Citi had been in negotiations with privately owned Russian companies including Expobank and insurance company Reso-Garantia over the fate of its consumer and commercial businesses, the Financial Times reported early last month.
Rosbank, a top-10 lender and Société Générale’s former Russian subsidiary, had also expressed interest in buying Citi’s local operations, but the prospect of any deal dimmed when the UK imposed sanctions on its new owner, oligarch Vladimir Potanin, later in July.
“We have explored multiple strategic options to sell these businesses over the past several months.
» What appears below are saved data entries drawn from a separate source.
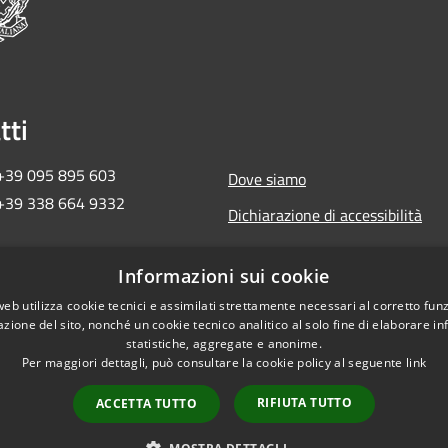
tti
 +39 095 895 603
Dove siamo
 +39 338 664 9332
Dichiarazione di accessibilità
ma2018ct@pec.governo.it
Informazioni sui cookie
 657 30 872
web utilizza cookie tecnici e assimilati strettamente necessari al corretto fu
azione del sito, nonché un cookie tecnico analitico al solo fine di elaborare i
statistiche, aggregate e anonime.
Per maggiori dettagli, può consultare la cookie policy al seguente
link
RIFIUTA TUTTO
ACCETTA TUTTO
Copyright © 2026 • Commi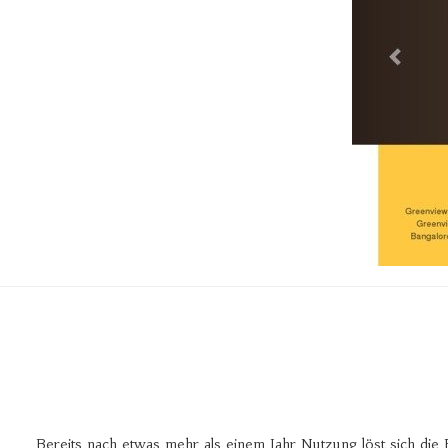
Bereits nach etwas mehr als einem Jahr Nutzung löst sich die 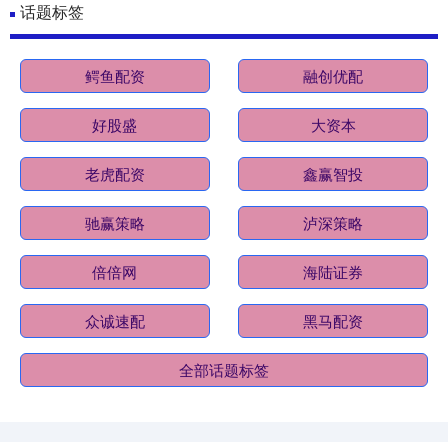
话题标签
鳄鱼配资
融创优配
好股盛
大资本
老虎配资
鑫赢智投
驰赢策略
泸深策略
倍倍网
海陆证券
众诚速配
黑马配资
全部话题标签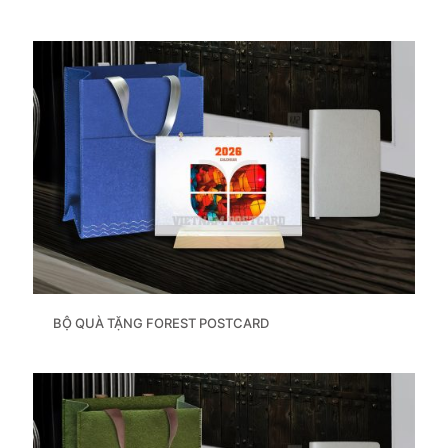
BỘ QUÀ TẶNG FOREST POSTCARD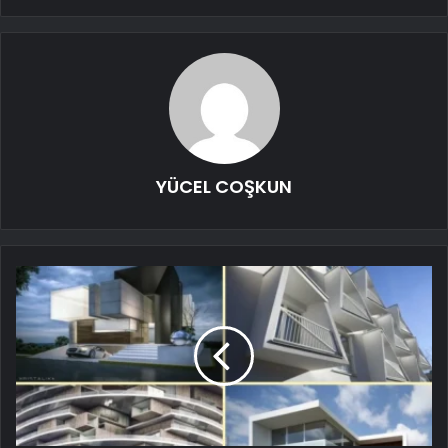
YÜCEL COŞKUN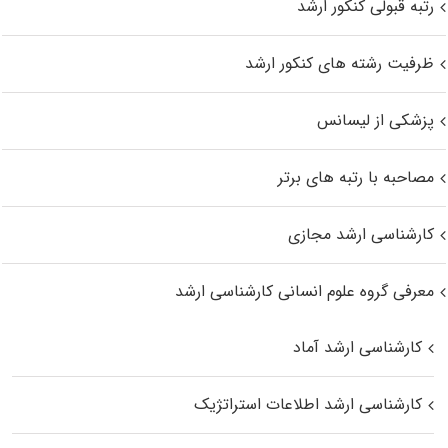
رتبه قبولی کنکور ارشد
ظرفیت رشته های کنکور ارشد
پزشکی از لیسانس
مصاحبه با رتبه های برتر
کارشناسی ارشد مجازی
معرفی گروه علوم انسانی کارشناسی ارشد
کارشناسی ارشد آماد
کارشناسی ارشد اطلاعات استراتژیک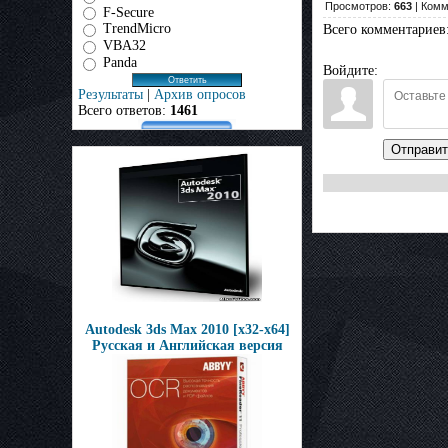
Просмотров:
663
| Комм
F-Secure
TrendMicro
Всего комментариев
VBA32
Panda
Войдите:
Результаты
|
Архив опросов
Всего ответов:
1461
Отправит
Autodesk 3ds Max 2010 [x32-x64]
Русская и Английская версия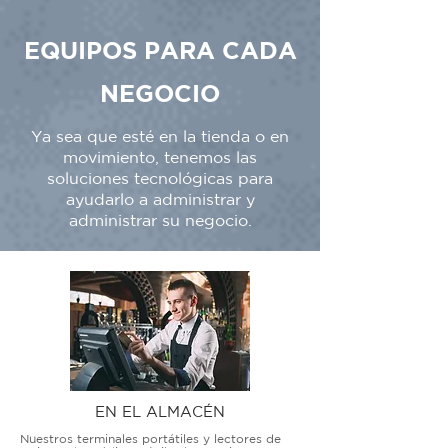
EQUIPOS PARA CADA
NEGOCIO
Ya sea que esté en la tienda o en
movimiento, tenemos las
soluciones tecnológicas para
ayudarlo a administrar y
administrar su negocio.
EN EL ALMACÉN
Nuestros terminales portátiles y lectores de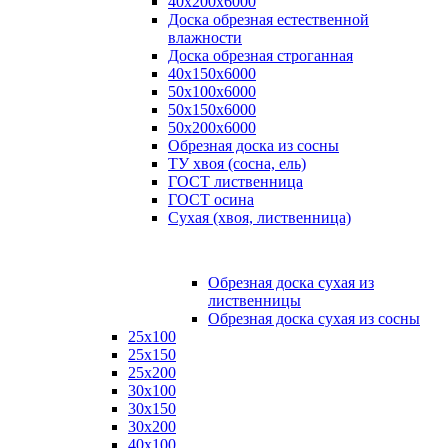
40х200х6000
Доска обрезная естественной
влажности
Доска обрезная строганная
40х150х6000
50х100х6000
50х150х6000
50х200х6000
Обрезная доска из сосны
ТУ хвоя (сосна, ель)
ГОСТ лиственница
ГОСТ осина
Сухая (хвоя, лиственница)
Обрезная доска сухая из
лиственницы
Обрезная доска сухая из сосны
25х100
25х150
25х200
30х100
30х150
30х200
40х100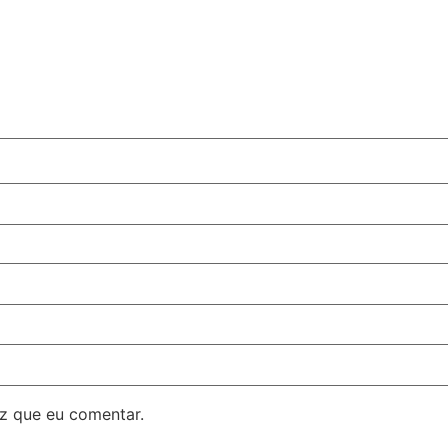
z que eu comentar.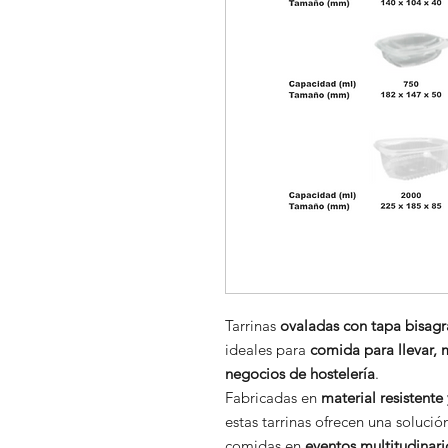
Tarrinas
ovaladas con tapa bisagr
ideales para
comida para llevar, 
negocios de hostelería
.
Fabricadas en
material resistente
estas tarrinas ofrecen una solución
comidas en
eventos multitudinari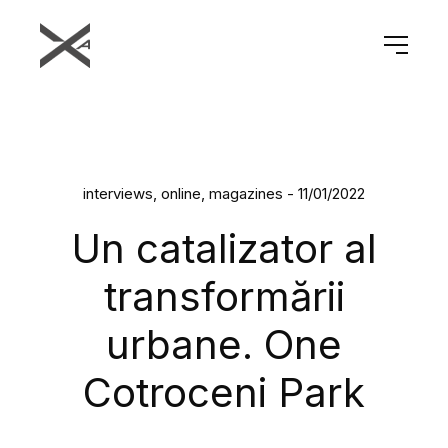
interviews, online, magazines - 11/01/2022
Un catalizator al
transformării
urbane. One
Cotroceni Park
It’s clear that the wind-down path makes the most sense given the many complicating factors,” said Titi Cole, head of legacy franchises at Citi.
All major banks with a significant presence remaining in Russia are attempting to sell their operations, but are facing an increasingly limited pool of buyers and huge potential losses to write off their investments.
Earlier this month, Russian president Vladimir Putin banned foreign entities from “unfriendly” countries that have sanctioned Moscow over the war from selling their stakes in Russian banks until the end of this year, further complicating sales.
The decree said Putin reserved the right to let some companies sell their shares under a personal decree, or to extend the period of the ban on sales.
French lender SocGen took a €3.1bn hit on selling Rosbank to Potanin. However, HSBC, Austria’s Raiffeisen and Italian banks UniCredit and Intesa Sanpaolo are still holding out for better deals, according to people familiar with their plans.
A senior executive at UniCredit told the FT that SocGen’s disposal was essentially a “donation” or “gift” to Potanin and that the Italian bank was seeking fair value for its assets in the country.